● TASK BRIEF
Go through the entries below. Copy each line in which "EyeVision" appears.

(Page images and extracted text)

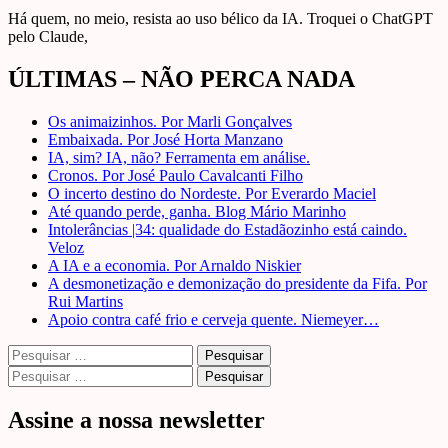
Há quem, no meio, resista ao uso bélico da IA. Troquei o ChatGPT
pelo Claude,
ÚLTIMAS – NÃO PERCA NADA
Os animaizinhos. Por Marli Gonçalves
Embaixada. Por José Horta Manzano
IA, sim? IA, não? Ferramenta em análise.
Cronos. Por José Paulo Cavalcanti Filho
O incerto destino do Nordeste. Por Everardo Maciel
Até quando perde, ganha. Blog Mário Marinho
Intolerâncias |34: qualidade do Estadãozinho está caindo.
Veloz
A IA e a economia. Por Arnaldo Niskier
A desmonetização e demonização do presidente da Fifa. Por
Rui Martins
Apoio contra café frio e cerveja quente. Niemeyer…
Pesquisar
por:
Pesquisar
por:
Assine a nossa newsletter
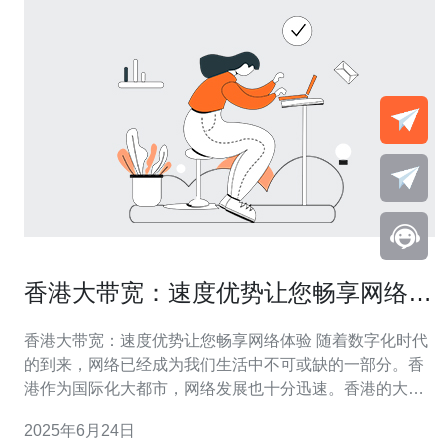
香港大带宽：速度优势让您畅享网络体
验
香港大带宽：速度优势让您畅享网络体验 随着数字化时代
的到来，网络已经成为我们生活中不可或缺的一部分。香
港作为国际化大都市，网络发展也十分迅速。香港的大带
宽让用户能够更快速地访问网络资源，享受更加顺畅的网
2025年6月24日
络体验。 香港的大带宽让用户可以更快地下载、上传和浏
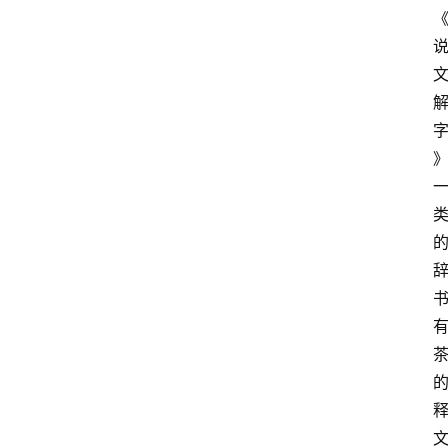
首
页
买
豆
豆
主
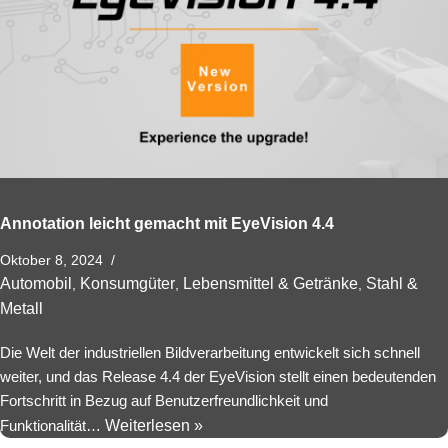
Annotation leicht gemacht mit EyeVision 4.4
Oktober 8, 2024
Automobil
Konsumgüter
Lebensmittel & Getränke
Stahl &
,
,
,
Metall
Die Welt der industriellen Bildverarbeitung entwickelt sich schnell
weiter, und das Release 4.4 der EyeVision stellt einen bedeutenden
Fortschritt in Bezug auf Benutzerfreundlichkeit und
Funktionalität…
Weiterlesen »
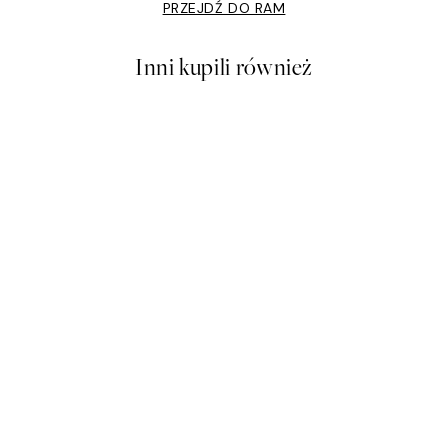
PRZEJDŹ DO RAM
Inni kupili również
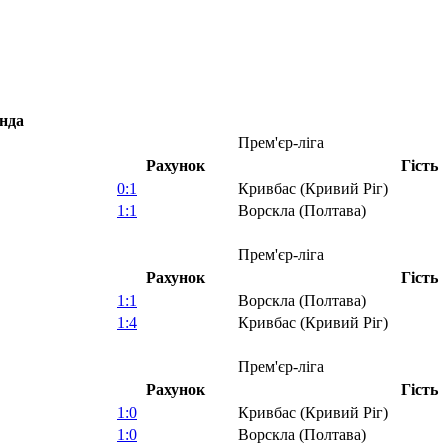
нда
Прем'єр-ліга
Рахунок
Гість
0:1
Кривбас (Кривий Ріг)
1:1
Ворскла (Полтава)
Прем'єр-ліга
Рахунок
Гість
1:1
Ворскла (Полтава)
1:4
Кривбас (Кривий Ріг)
Прем'єр-ліга
Рахунок
Гість
1:0
Кривбас (Кривий Ріг)
1:0
Ворскла (Полтава)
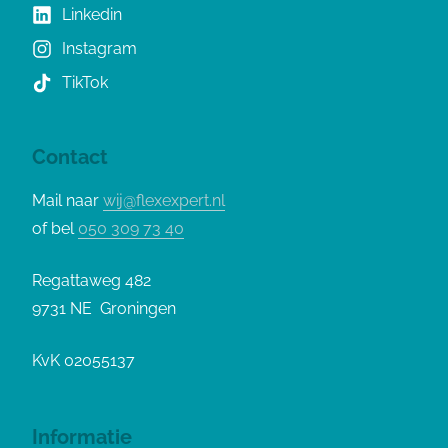
Linkedin
Instagram
TikTok
Contact
Mail naar
wij@flexexpert.nl
of bel
050 309 73 40
Regattaweg 482
9731 NE Groningen
KvK 02055137
Informatie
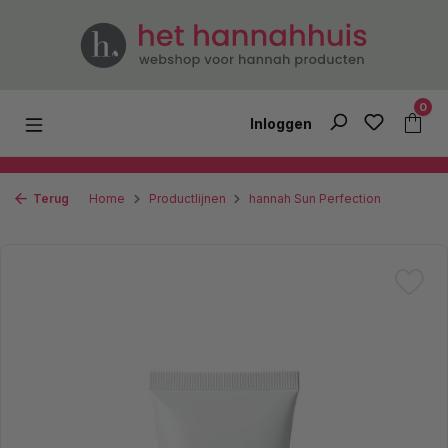
Ga naar de hoofdinhoud
0
Inloggen
Terug
Home
Productlijnen
hannah Sun Perfection
Afbeeldingengalerij overslaan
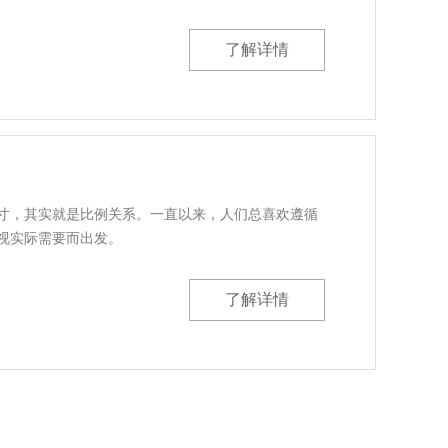
了解详情
寸，其实就是比例关系。一直以来，人们总喜欢遵循
视实际需要而出发。
了解详情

● RESPONSE TO THIS TASK
Annotation leicht gemacht mit EyeVision 4.4
weiter, und das Release 4.4 der EyeVision stellt einen bedeutenden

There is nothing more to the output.